わいわいと話す同級生達に、なんだかいい気分はしなくて顔をしかめた。なんだよそれ、アイツはよくふてくされてしかめっ面になるし、真面目に考えすぎてうじうじしやすいし、あんな見た目のくせに頑固ではっきりしてるのが太陽だ。

「そういや芳乃、スタイルめっちゃよくね?」
「わかるわー!」
「荒船いーなーかわいい女の子の幼なじみ。」
「?荒船、さっきから静かじゃね?どした?」
「…気分悪いから帰るわ。」
「は?おい、どうした?」

鞄を背負って教室を出ようとする俺にクラスメートの野次が飛ぶ。ただでさえ機嫌があまりよくない俺にだ。この時の俺をカゲが見たらきっと笑われるんだろうなと思うぐらい、凶悪な顔をしていたと思う。

「なんだよー、ノリ悪いなー。」
「あー!もしかして荒船、お前芳乃さんのこと…」

この日、俺は人生で初めて学校に親を呼ばれ、人生で初めて息子の問題行動で呼び出された母に、会った瞬間頭をぶっ叩かれた。



◆ ◇ ◆



「当真くんといいてっちゃんといい…男の子ずるい…!!」
「は?何言ってんだ太陽。」
「…お前ら付き合ってたのか?」
「付き合ってないよ!!幼なじみだよ!!カゲこんにちは!!」
「…お、おう。」
「勢い出しすぎだわカゲ引いてんじゃねえか。」

騒ぐ太陽の頭をべしっと叩いてため息をつく。よっぽどカゲに懐いてんだな、と思いながら顔をあげた。

「(…あれ?)」

違和感を感じた。どこがとか、何がとかはイマイチ分からないから気のせいかと店の中に進んでいった。空いている席に腰を下ろしてメニューを見ていれば、少し遅れて太陽がやってきた。

「ほら太陽、明太もちチーズあったぞ…」
「…?あ、ごめんてっちゃん、メニューありがとう!」

気がついた。俺からメニューを受け取る太陽が、店についてから妙にそわそわしていること。太陽を見たカゲの雰囲気がいつもより柔らかかったこと。席についた太陽がチラリとカゲを見ていたこと。それを見ていい気分はしなかったこと。
…それがつまりどういうことか。

「3つ頼む?てっちゃん1枚じゃ足りないでしょ。…てっちゃん?」
「…あ、あー何だって?」
「3つ頼むって聞いてたの。大丈夫?なんかぼんやりしてたけど…」
「おー、平気。…じゃあ豚キムチとシーフード。」

太陽が隣に居ることが、小さい頃から当たり前だった。俺は多分、これから先も、
どんだけ年をとっても、当たり前のように太陽が隣に居るもんだと思ってた。

「(幼なじみと好きな人じゃ、違うんだな。)」

太陽はきっとカゲが好きだ。カゲも多分。
本人達がそれに気付いてるかは分からないが、ずっと大事にしてきた目が離せない幼なじみと、気難しいが優しい友人の為に俺がしてやれる事なんて決まってる。

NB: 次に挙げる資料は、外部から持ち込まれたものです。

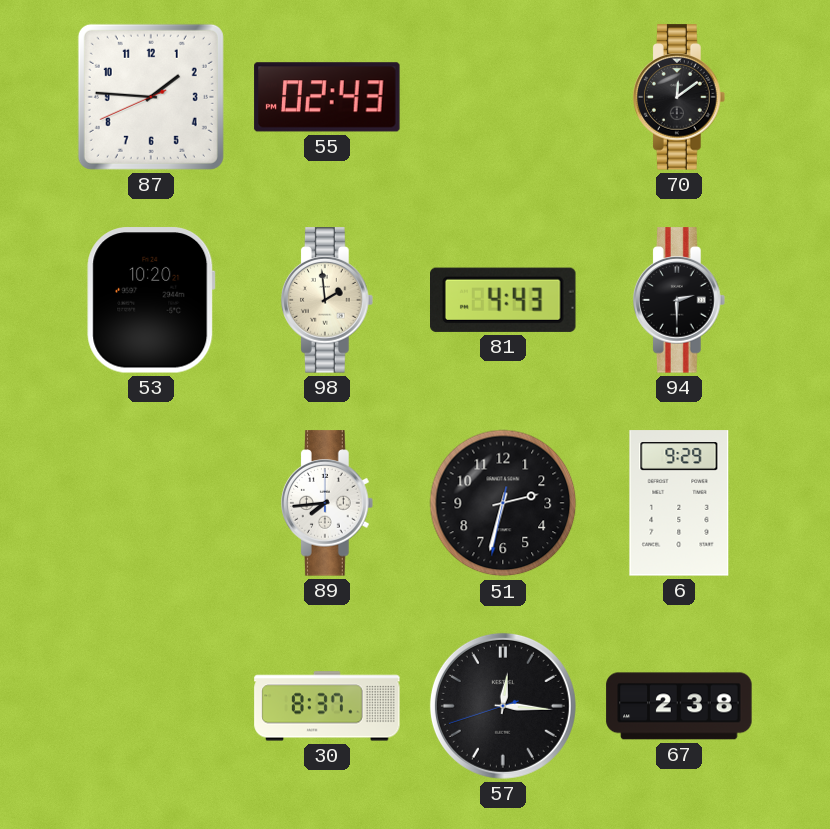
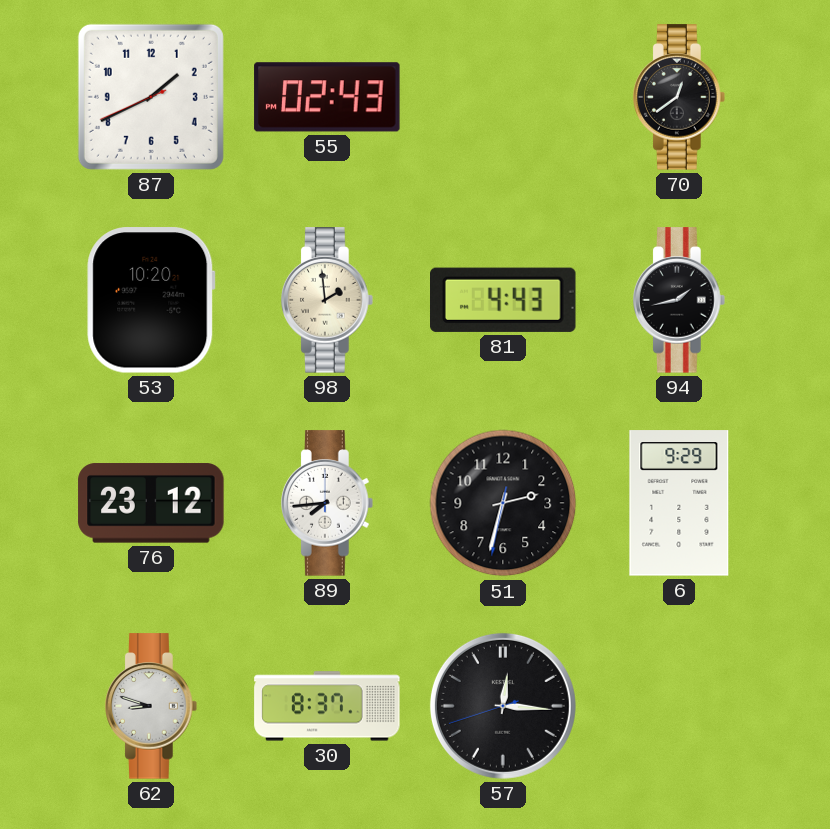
87: 1:45 -> 1:40
70: 12:09 -> 12:39
94: 2:30 -> 1:43
76: none -> 23:12
62: none -> 8:48
67: 2:38 -> none
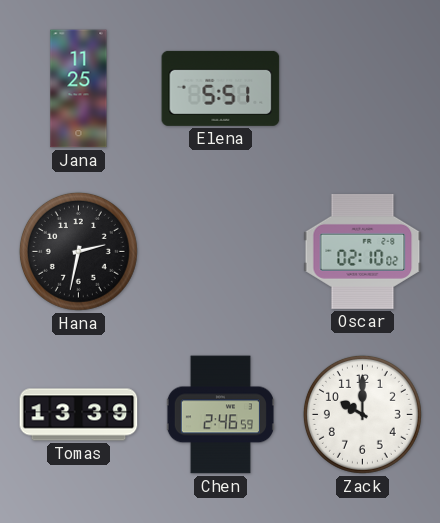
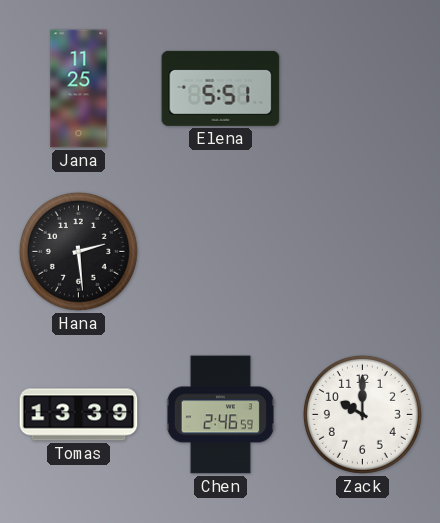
Hana: 2:32 -> 2:29
Oscar: 02:10 -> none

「お、良いところに。カゲ、これ太陽の好物だから焼いてやれよ。」
「え!?」
「…お前が焼けばいいだろ。」
「俺はいつも焼いてやってる。」

大切な幼なじみに笑っていて欲しくて、大切な幼なじみの初めての恋を俺も大事にしてやりたくて、
気づいたばかりの「好きだ」って言葉を、お茶と一緒に飲み込んだ。